As grandes cidades são favoráveis à distração que chamamos de deriva. A deriva é uma técnica do andar sem rumo. Ela se mistura à influência do cenário. Todas as casas são belas. A arquitetura deve se tornar apaixonante. Nós não saberíamos considerar tipos de construção menores. O novo urbanismo é inseparável das transformações econômicas e sociais felizmente inevitáveis. É possível se pensar que as reinvidicações revolucionárias de uma época correspondem à idéia que essa época tem da felicidade. A valorização dos lazeres não é uma brincadeira. Nós insistimos que é preciso se inventar novos jogos”. (2)

Da temporalidade interior (automática) do caminhante urbano até a vivência da temporalidade própria do vídeo, vivia-se uma possível situação de desvio das rotas programadas dos transeuntes, a partir da qual o olhar podia ter uma duração, também compartilhada com o ritmo próprio da cidade. Nesse sentido, Circuito pôde ser experimentado como cápsula de tempo: fluxo de tempo “virtual”, atravessando o fluxo real de toda a trama de movimentos em torno da paisagem.

Tendo o artista realmente vivido suas acrobacias, exposto assim em tantos lugares abertos da cidade, inclusive a praça Marechal Floriano, na Cinelândia, seu trabalho, quando devolveu corpo e paisagem para a cidade na projeção, me fez refletir também sobre a normatização dos corpos em movimento no espaço urbano. Se andamos “retiliniamente”, e de preferência com um rumo e ritmo definidos, estamos, por assim dizer, seguindo uma normalidade no tráfego pedestre.

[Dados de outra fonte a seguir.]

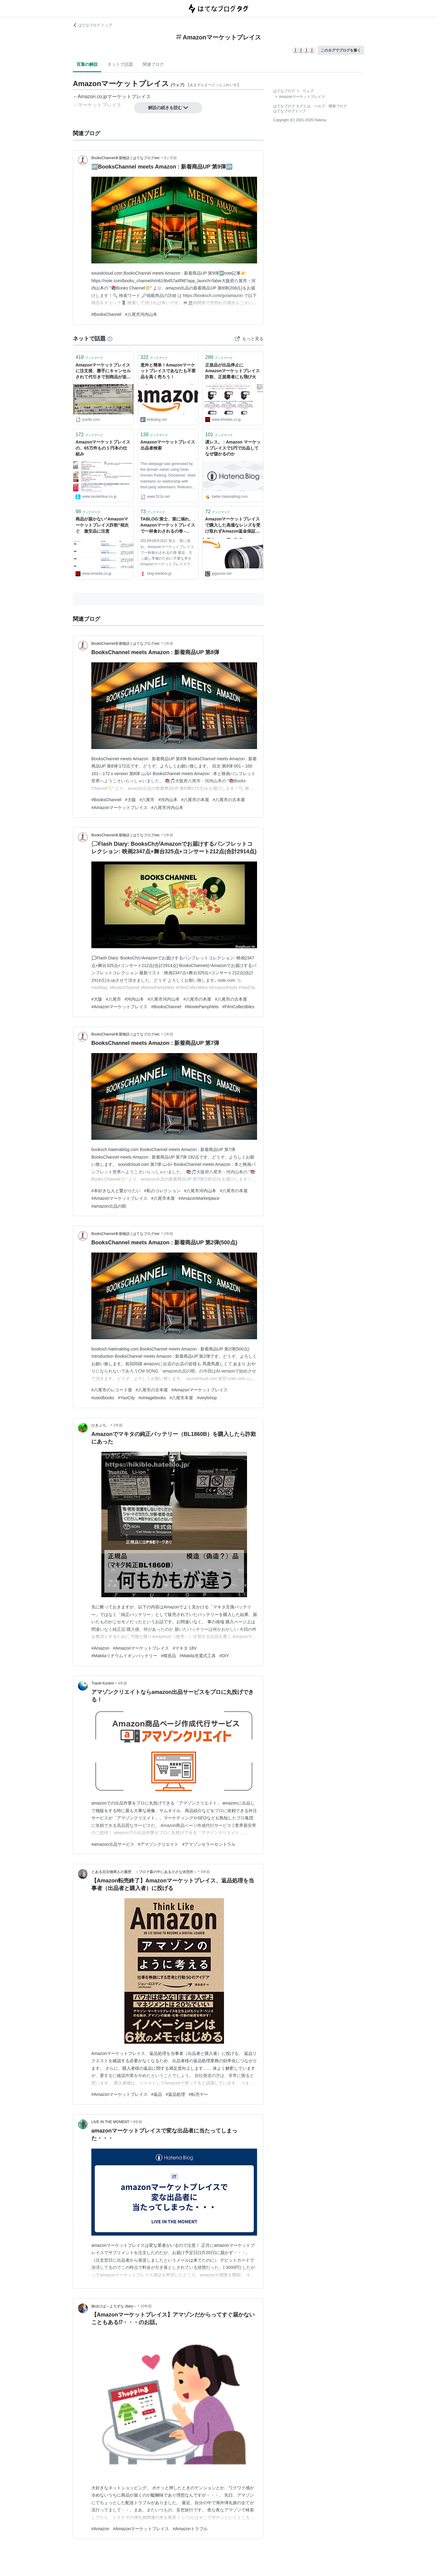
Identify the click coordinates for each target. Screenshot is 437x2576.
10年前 (146, 2306)
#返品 (156, 2094)
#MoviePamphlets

Onde pressupõe-se essa espécie de manual coreográfico social, introjetado nos indivíduos, a dança ou o movimento inusitado e performático entram de imediato no mundo das atrações, onde subentende-se antes de tudo a “proposta” de ser assistido por um espectador (passivo ou “interativo”) - também regra desse manual hipotético, e que pode envolver mais uma vez a concessão das autoridades para que possa ocupar o chamado “espaço público”.

Por outro lado, é interessante observar como essas atuações “espetaculares” do corpo são apropriadas e reinventadas por vários “habitantes cotidianos” do espaço público, a exemplo dos tantos vendedores ambulantes no centro da cidade, no teatro do embate corpo a corpo pela sobrevivência, e outros jogos de cintura do subemprego no Brasil. Outros exemplos interessantes, são as jams de contato e improvisação ao ar livre e a arte do deslocamento dos parkours, que vão fundo na interface corpo-cidade. Quais as possibilidades e limites desses potentes “corpos detournements”, na transgressão dos automatismos dos movimentos humanos pela cidade?



Moana Mayall
VideUrbe
Rio de Janeiro, 2011


____

1 FOUCAULT, Michel. Espacios Diferentes.